When some women refused to jump ship, Joughin forcefully threw them into the lifeboats. He then retreated to his cabin and drank as much whisky as he could preparing himself for the inevitable. He later went out on the B Deck promenade where he threw deck chairs into the ocean so people could use them as flotation devices in the freezing waters. Just as the ship began to make its vertical descent into the cold waters, Joughin clung onto the rails, as depicted in the Hollywood flick. Unfazed, he rode it down like he was in an elevator, and merely stepped off into the freezing water without as much getting his hair wet!
For the next two hours in the wee hours of the morning, he managed to stay afloat in the North Atlantic ocean by paddling around in sub-zero temperatures. Under normal circumstances, that would have been enough time to kill anybody, but because he had consumed so much liquor, it actually saved him by keeping him warm. At some point, he spotted an overturned boat, and made his way there, only to realize that there was no space for him. His colleague, Issac Maynard, held his hand while he dangled from the side of the boat till another lifeboat arrived. He swam towards it and climbed onto it, and waited until RMS Carpathia rescued him.
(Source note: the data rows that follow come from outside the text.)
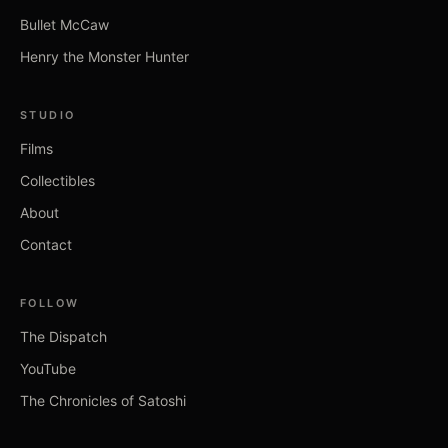
Bullet McCaw
Henry the Monster Hunter
STUDIO
Films
Collectibles
About
Contact
FOLLOW
The Dispatch
YouTube
The Chronicles of Satoshi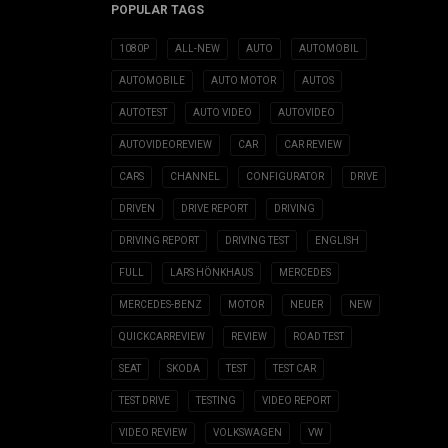
POPULAR TAGS
1080P
ALL-NEW
AUTO
AUTOMOBIL
AUTOMOBILE
AUTO MOTOR
AUTOS
AUTOTEST
AUTO VIDEO
AUTOVIDEO
AUTOVIDEOREVIEW
CAR
CAR REVIEW
CARS
CHANNEL
CONFIGURATOR
DRIVE
DRIVEN
DRIVE REPORT
DRIVING
DRIVING REPORT
DRIVING TEST
ENGLISH
FULL
LARS HÖNKHAUS
MERCEDES
MERCEDES-BENZ
MOTOR
NEUER
NEW
QUICKCARREVIEW
REVIEW
ROAD TEST
SEAT
SKODA
TEST
TEST CAR
TEST DRIVE
TESTING
VIDEO REPORT
VIDEO REVIEW
VOLKSWAGEN
VW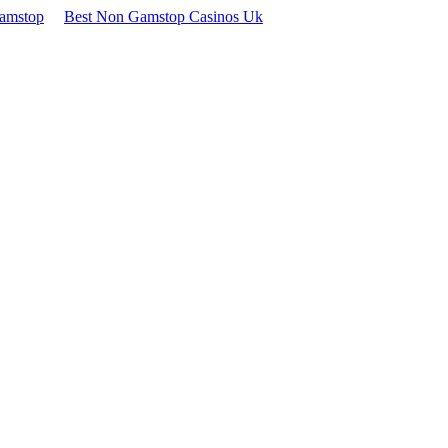
Gamstop
Best Non Gamstop Casinos Uk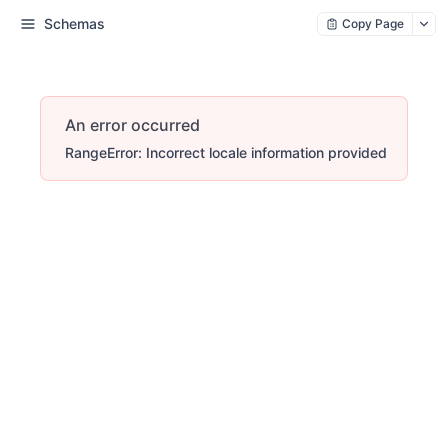
Schemas
Copy Page
An error occurred
RangeError: Incorrect locale information provided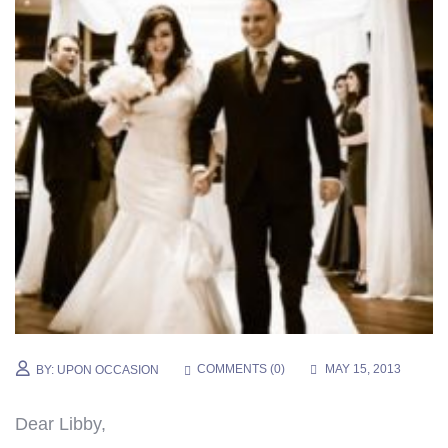
COMMENTS (
0
)
MAY 15, 2013
BY:
UPON OCCASION
Dear Libby,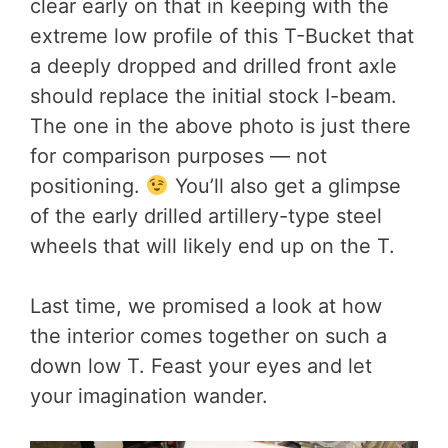
clear early on that in keeping with the
extreme low profile of this T-Bucket that
a deeply dropped and drilled front axle
should replace the initial stock I-beam.
The one in the above photo is just there
for comparison purposes — not
positioning.
You’ll also get a glimpse
of the early drilled artillery-type steel
wheels that will likely end up on the T.
Last time, we promised a look at how
the interior comes together on such a
down low T. Feast your eyes and let
your imagination wander.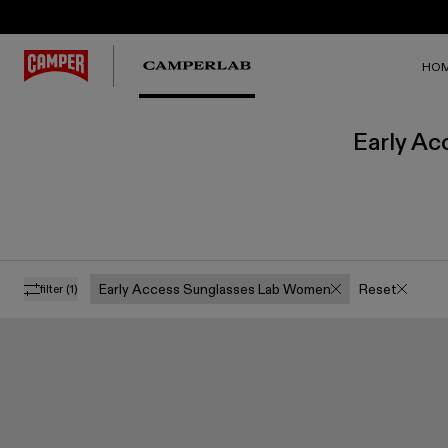
HO
Early Ac
Early Access Sunglasses Lab Women
Reset
filter
(1)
After returning to England, he testified that the incident took place on his day off and that he was in his bunk at the time. He sent as many as 50 loaves of bread as provisions to the lifeboats for the other passengers. Following the disaster, Joughin rejoined the Merchant Navy and served as a baker on the Baltic, the Frankfurt in 1919. He also served in Fort Victoria in 1920. He was also part of another ship that sank, the SS Oregon that went down near the Boston Harbour. He survived that as well. He was also invited to describe his experiences by Walter Lord for his book on the Titanic disaster: A Night To Remember. Joughin eventually emigrated to America and settled in Paterson, New Jersey, where he died on December 9, 1956, from a bout of pneumonia.